多種多様なホテルコレクションで季節波動を平準化
コレクションを活用した訪日ルートの形成も

-急増する訪日外国人旅行者に対する貴社の取り組みは

浅生 日本全体では、訪日外国人の宿泊比率は全体の宿泊の9.5%程度と言われている。当社の場合、14年はグループ全体で45%となっており、高い割合となっている。宿泊業界が国内の需要だけではやっていけなくなっているのは明々白々だろう。我々は常に国内、海外の区別をあまりせず、日本を含むグローバルを常に見ている。

 海外顧客を取り込む方策として、我々は香港を中心とした「ドーセット」、台湾の「台北イン」、欧米の「ダイヤモンドリゾート」の3つのホテルグループとアライアンスを結んでいる。彼らの持っている顧客層に働きかけるとともに、共同でのマーケティングやピーアールをおこなっている。

 また、お客様の多言語化にともない、外国語が話せるスタッフを積極的に採用している。今回新卒採用で40名採用したが、このうち8人が外国語話者だ。現在英語、韓国語、中国語の3言語で対応している。


-今後どのようにコレクションを拡大されていく予定ですか

浅生 今後の展開としては、「美しい日本を集めたホテルアライアンス」というビジョンの元、日本を全国的に網羅していきたい。例えば、現在北海道で、宿泊施設を慎重に探しているところだ。季節波動の平準化で一番の課題は、コレクションの全宿泊施設において、ピークは夏、閑散期は1月となっていること。

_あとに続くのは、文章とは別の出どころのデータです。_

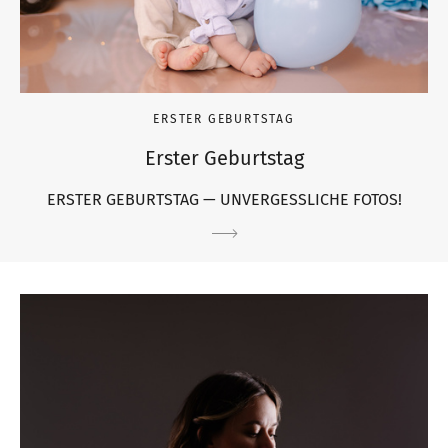
ERSTER GEBURTSTAG
Erster Geburtstag
ERSTER GEBURTSTAG — UNVERGESSLICHE FOTOS!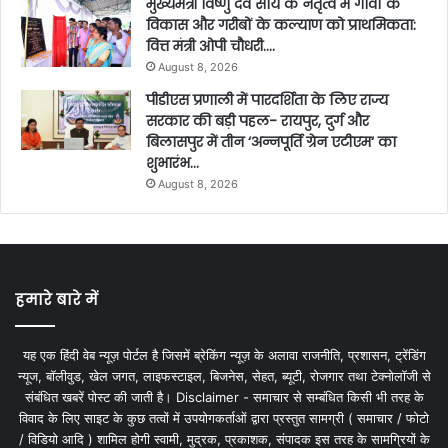
मुख्यमंत्री विष्णु देव साय के नेतृत्व में गांवों के
विकास और गरीबों के कल्याण को प्राथमिकता:
वित्त मंत्री ओपी चौधरी….
August 8, 2026
पीडीएस प्रणाली में पारदर्शिता के लिए राज्य
सरकार की बड़ी पहल- रायपुर, दुर्ग और
बिलासपुर में तीन ‘अन्नपूर्ति ग्रेन एटीएम‘ का
शुभारंभ…
August 8, 2026
हमारे बारे में
यह एक हिंदी वेब न्यूज़ पोर्टल है जिसमें ब्रेकिंग न्यूज़ के अलावा राजनीति, प्रशासन, ट्रेंडिंग
न्यूज, बॉलीवुड, खेल जगत, लाइफस्टाइल, बिजनेस, सेहत, ब्यूटी, रोजगार तथा टेक्नोलॉजी से
संबंधित खबरें पोस्ट की जाती है। Disclaimer - समाचार से सम्बंधित किसी भी तरह के
विवाद के लिए साइट के कुछ तत्वों में उपयोगकर्ताओं द्वारा प्रस्तुत सामग्री ( समाचार / फोटो
/ विडियो आदि ) शामिल होगी स्वामी, मुद्रक, प्रकाशक, संपादक इस तरह के सामग्रियों के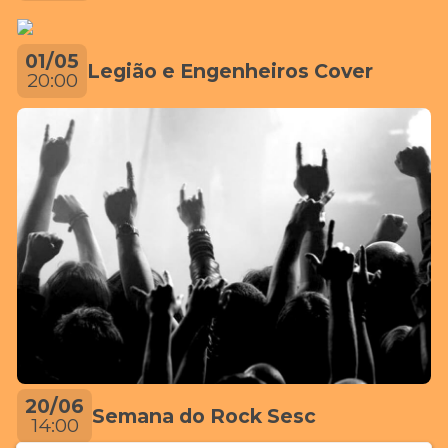
01/05
Legião e Engenheiros Cover
20:00
20/06
Semana do Rock Sesc
14:00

1月を埋めるためには、冬にピークが来るスキーリゾートか、特別な冬のレジャーがあるところが必要だ。このモデルを完成させるところのキーが北海道だと考えている。また、地方都市に新しくホテルを建てることや、宿泊特化型の新しいブランドを設定することも検討している。

 「アゴーラ・ホテルアライアンス」はお客さまにとって、宿泊施設を楽しく選べるコレクションにしたいと考えている。お客様は毎日ラグジュアリーなホテルでフランス料理を食べるわけではない。アライアンスのホテル全てが高級カテゴリでなくて良いと思っている。例えば外国人旅行者が日本を訪れた際、アライアンスの宿泊施設を転々と歩くだけで色々な日本を体験できる、そんなルートを作ることができたら本望だ。

 実際、旅行会社が訪日ツアーでアライアンスのホテルを周るルートを作ってくれた事例もある。「アゴーラ・プレイス浅草」「旧軽井沢ホテル」「上諏訪温泉油屋旅館」を4泊するツアーで、都市型ホテル、リゾート、旅館をバランスよく組み合わせていた。


-販路について考えをお聞かせ下さい

浅生 我々は直販に加え、旅行会社やOTA経由での販売もおこなっている。比率を見ると、直販と旅行会社のウェブサイト、OTA経由の販売が多く、旅行会社のリアル店舗は少ない。リゾートや旅館の場合は直販が6割から7割と多い。一方、都市型ホテルは半分が旅行会社のウェブサイト経由やOTA経由で、直販は2割。残りは旅行会社のリアル店舗などだ。

 現在、お客様の利用の仕方、情報の収集方法は多様化しているため、引き続き多様なチャネルを活用して販売していきたい。特に新しい顧客層の取り込みでは、まだまだ旅行会社にお力を借りたい。旅行会社とOTAは、我々と比べて持っているパイが大きいので、直接我々が取りに行くよりも活用させていただきたいチャネルと考えている。